Dyre Wolf Scheme Targets Corporate Accounts
IBM revealed a sophisticated bank funds transfer scheme that uses a mixture of phishing, malware and phone calls to appropriate large sums of money from U.S. companies. However, credit unions appear to be unaffected for now.
“The Dyre Wolf” scheme utilizes Dyre, or Dyreza, malware to target corporate banking accounts. In addition to using “one of the most effective banking Trojans active in the wild because of its feature-rich capability,” the Eastern European gang of cyber criminals apparently has the type of expertise and backing to steal “upwards of a million dollars from unsuspecting companies,” IBM Security Services said in a report posted on its website.
“The organization behind the Dyre malware campaign has not only consistently updated and maintained the malware, they have added more tricks to further their deception,” the IBM unit wrote. “Social engineering via phone calls and denial of service are now part of their toolkit.”
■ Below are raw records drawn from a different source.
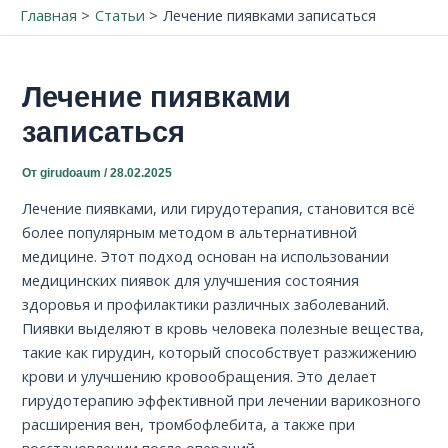
Главная
Статьи
Лечение пиявками записаться
Лечение пиявками
записаться
От
girudoaum
/
28.02.2025
Лечение пиявками, или гирудотерапия, становится всё
более популярным методом в альтернативной
медицине. Этот подход основан на использовании
медицинских пиявок для улучшения состояния
здоровья и профилактики различных заболеваний.
Пиявки выделяют в кровь человека полезные вещества,
такие как гирудин, который способствует разжижению
крови и улучшению кровообращения. Это делает
гирудотерапию эффективной при лечении варикозного
расширения вен, тромбофлебита, а также при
“Dyre Wolf is an evolution to the Dyre malware that came out last year,” Carl Mazzanti, founder/CEO of IT consulting firm eMazzanti Technologies, said. “This new strain is an example of the evolution of malware-in-the-wild morphing and slips by undetected by spyware and antivirus programs.”
According to IBM, the attackers have been targeting people working in companies since last year by sending spam email with unsafe attachments in order to inject a variation of the Dyre malware into as many computers as possible.
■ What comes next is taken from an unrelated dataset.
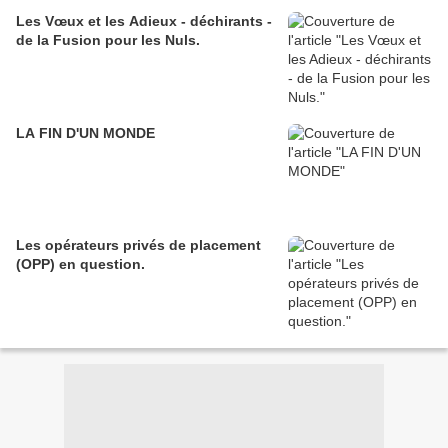
Les Vœux et les Adieux - déchirants -
de la Fusion pour les Nuls.
LA FIN D'UN MONDE
Les opérateurs privés de placement
(OPP) en question.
“This malware and technique is not new, but it is the first time it is being combined and utilized on such a large scale,” Paul Kubler, digital forensics and cyber security examiner at LIFARS LLC., said. “It targets organizations rather than end users, and has been particularly effective.”
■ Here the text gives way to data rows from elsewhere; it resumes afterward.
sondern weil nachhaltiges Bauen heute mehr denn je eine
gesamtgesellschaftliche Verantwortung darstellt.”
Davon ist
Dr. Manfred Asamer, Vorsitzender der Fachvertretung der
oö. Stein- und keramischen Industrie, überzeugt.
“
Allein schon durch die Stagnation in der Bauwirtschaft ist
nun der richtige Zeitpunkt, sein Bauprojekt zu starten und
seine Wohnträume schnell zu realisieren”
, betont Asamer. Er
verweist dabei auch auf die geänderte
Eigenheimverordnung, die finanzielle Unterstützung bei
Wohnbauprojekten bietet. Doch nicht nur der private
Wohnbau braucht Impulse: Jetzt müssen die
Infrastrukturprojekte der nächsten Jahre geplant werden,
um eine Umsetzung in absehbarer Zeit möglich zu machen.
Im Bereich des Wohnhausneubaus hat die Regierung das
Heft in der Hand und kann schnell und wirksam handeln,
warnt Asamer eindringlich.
Read more: The attack begins when a victim receives an error message on his or her corporate account...
In a typical assault on a corporate account, according to the IBM unit, a victim logs into a corporate account on their bank’s website. Then, they receive an error notification that invites them to call the bank about accessing the account. The victim calling this number reaches a very professional-sounding person posing as the financial institution representative. After a brief conversation, this individual prompts the victim to give the username and password in question for the account and verifies it several times. The attacker may also ask for a token code. During this verifying stage, the attacker might ask to speak with a coworker with similar access to the account, and who may be one of the authorized persons on that account, and ask the coworker to verify information and give a token code over the phone.
To be vulnerable, a number of user actions need to take place, Mazzanti explained. To start, a user must click on a phishing email to accept the package installation on his or her computer. Next, that user needs to use that computer to access one of the hundreds of websites that Dyre is programmed to monitor. The user will then be redirected during the log-on phase to a “false” web page that instructs him or her to call a phone number and interact with a live operator. Once engaged the operator collects the details from the victim and uses the website malfunction to authenticate the user and later empty the bank account with a bank wire.
“Now our credit union community is largely sheltered from this strain, as the writers of the threat focused on the larger banking targets,” Mazzanti said.
But, he warned credit unions not to lower their shields yet. “As the perpetrators earn money, we can be sure that the investments to increase the scope of target to banks and credit unions will increase rapidly.”